Julie Van Otterloo returns as a second-year teacher

Abby Starkenburg — Staff Writer

After a year of teaching experience under her belt, Julie Van Otterloo, an Instructor of Social Work at Dordt University, has returned for a second year.

Last year held its fair share of challenges for Van Otterloo. After accepting a job as a professor at Dordt in February 2022, she received a breast cancer diagnosis in March of the same year. Many thoughts ran through Van Otterloo’s head but mainly, “How am I going to balance this?”

After a lot of counsel and consideration, Van Otterloo decided to continue forward in this career path. Her pastor told her that it was important to trust God’s timing in her life.

Being at Dordt during her cancer journey turned out to be a blessing for Van Otterloo.

“I was in the right place going through that,” Van Otterloo said. “God could use that.”

The support has gone both ways between Van Otterloo and her students. She has used this experience to aid students who have been impacted by difficult cancer diagnoses of people they are close with. She has had students reach out to her to meet and talk about what they were going through, which means a lot to her to be able to make a difference. She expressed gratitude for the many encouraging words received from students.

Even without a difficult cancer diagnosis, the first year of teaching at the collegiate level has a

lot of challenges.

“The first year of teaching is very hard,” Van Otterloo said. “It is a lot of work because you have to prep everything.”

Even though social work professors in previous years had a lot of material to pass down to Van Otterloo, it can still take a lot of time to go through the material and prepare individual lessons.

Regardless, Van Otterloo made it through her first year of teaching successfully.

“I don’t know how I did it,” Van Otterloo said. “Now going into year two, it’s so much better.”

One of the greatest things Van Otterloo has experienced about returning to teach this year is being more comfortable with the material that she covers in class. This allows for class sessions to look more flexible, and Van Otterloo feels more confident about going with the flow rather than sticking strictly to her presentations.

She isn’t as hesitant to bring up controversial topics anymore because she has come to realize that not everyone will agree. Sometimes this is a blessing, even, because of the diverse perspectives represented. Many of her classes now include ample time for discussions among students.

Before teaching, Van Otterloo practiced social work at places such as adoption and hospice centers. She has found while teaching that her experience in the field has really helped her to get a better and more genuine perspective to bring to the classroom. She feels as though this asset allows her to give her students more applicable information that they can use in real-world experiences.

While the prep work and grading take a lot of time, Van Otterloo is confident that the load will get lighter with the more years of experience that she has acquired.

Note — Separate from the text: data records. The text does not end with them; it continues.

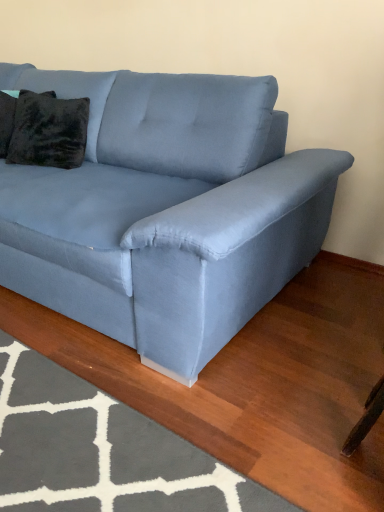 Find the location of a particular element. This screenshot has width=384, height=512. empty space that is to the right of gray textured rug at lower left is located at coordinates (274, 385). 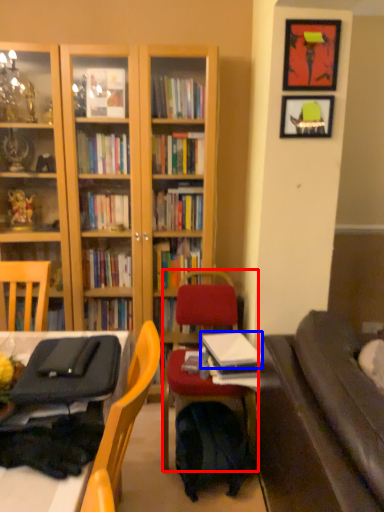 Question: Which point is further to the camera, chair (highlighted by a red box) or book (highlighted by a blue box)?

Choices:
 (A) chair
 (B) book

Answer: (B) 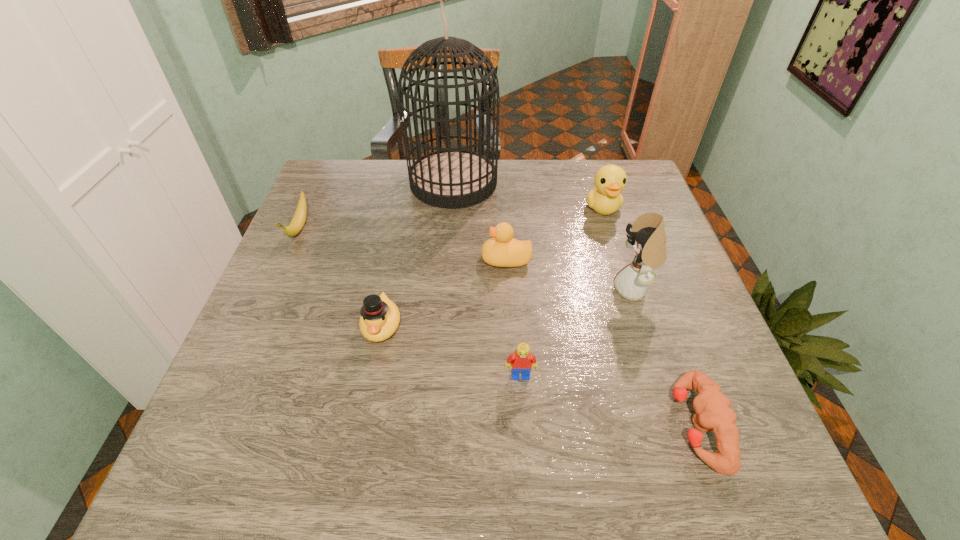 The image size is (960, 540). I want to click on object present at the far right corner, so click(605, 198).

Locate an element on the screen. object present at the near right corner is located at coordinates (713, 413).

Image resolution: width=960 pixels, height=540 pixels. I want to click on free space at the far edge of the desktop, so click(537, 183).

At what (x,y) coordinates should I click in order to perform the action: click on free region at the near edge of the desktop. Please return your answer as a coordinate pair (x, y). This screenshot has width=960, height=540. Looking at the image, I should click on (628, 455).

This screenshot has width=960, height=540. Identify the location of free space at the left edge. (x=289, y=321).

At what (x,y) coordinates should I click in order to perform the action: click on free space at the right edge. Please return your answer as a coordinate pair (x, y). Looking at the image, I should click on (691, 333).

Where is `free space at the far left corner`? The image size is (960, 540). free space at the far left corner is located at coordinates pyautogui.click(x=330, y=184).

Image resolution: width=960 pixels, height=540 pixels. In the image, there is a desktop. In order to click on blank space at the near left corner in this screenshot , I will do `click(199, 472)`.

This screenshot has width=960, height=540. I want to click on free space at the near right corner, so click(697, 473).

Find the location of a particular element. This screenshot has width=960, height=540. free space between the second tallest object and the Lego is located at coordinates (577, 333). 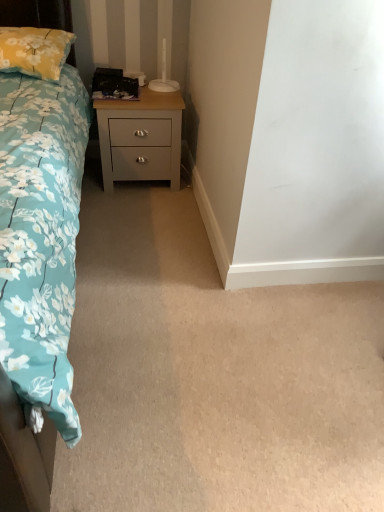 Question: Is blue floral fabric bed at left thinner than satin gray wood nightstand at center?

Choices:
 (A) yes
 (B) no

Answer: (B)

Question: From a real-world perspective, is blue floral fabric bed at left under satin gray wood nightstand at center?

Choices:
 (A) no
 (B) yes

Answer: (A)

Question: Would you say satin gray wood nightstand at center is part of blue floral fabric bed at left's contents?

Choices:
 (A) no
 (B) yes

Answer: (A)

Question: Can you confirm if blue floral fabric bed at left is bigger than satin gray wood nightstand at center?

Choices:
 (A) yes
 (B) no

Answer: (A)

Question: Considering the relative sizes of blue floral fabric bed at left and satin gray wood nightstand at center in the image provided, is blue floral fabric bed at left shorter than satin gray wood nightstand at center?

Choices:
 (A) no
 (B) yes

Answer: (A)

Question: Are blue floral fabric bed at left and satin gray wood nightstand at center making contact?

Choices:
 (A) no
 (B) yes

Answer: (A)

Question: Is yellow floral pillow at upper left positioned beyond the bounds of blue floral fabric bed at left?

Choices:
 (A) yes
 (B) no

Answer: (B)

Question: Does yellow floral pillow at upper left have a larger size compared to blue floral fabric bed at left?

Choices:
 (A) yes
 (B) no

Answer: (B)

Question: Can blue floral fabric bed at left be found inside yellow floral pillow at upper left?

Choices:
 (A) yes
 (B) no

Answer: (B)

Question: Is yellow floral pillow at upper left positioned with its back to blue floral fabric bed at left?

Choices:
 (A) yes
 (B) no

Answer: (A)

Question: Is yellow floral pillow at upper left at the left side of blue floral fabric bed at left?

Choices:
 (A) yes
 (B) no

Answer: (A)

Question: From the image's perspective, is yellow floral pillow at upper left on top of blue floral fabric bed at left?

Choices:
 (A) no
 (B) yes

Answer: (B)

Question: Is yellow floral pillow at upper left wider than satin gray wood nightstand at center?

“Teaching is a calling that’s always been in my heart,” said Van Otterloo.

When she attended Dordt as a student, she began as an education major and graduated as a social work major. In her social work papers, she always wrote about how she would like to return to a formal education setting to teach. This opportunity has always been at the back of her mind, especially when she got her master’s degree.

Van Otterloo’s favorite part of being a teacher is the relationships that she gets to build with her students.

“The greatest thing about her is you can tell she wants a relationship with students,” Dayna Perkins, a sophomore currently in Van Otterloo’s sociology class, said. “She really cares about the individual.”

Now, she has been declared to be in complete remission. Even with the cancer gone, the support that she showed her students will leave a lasting impact.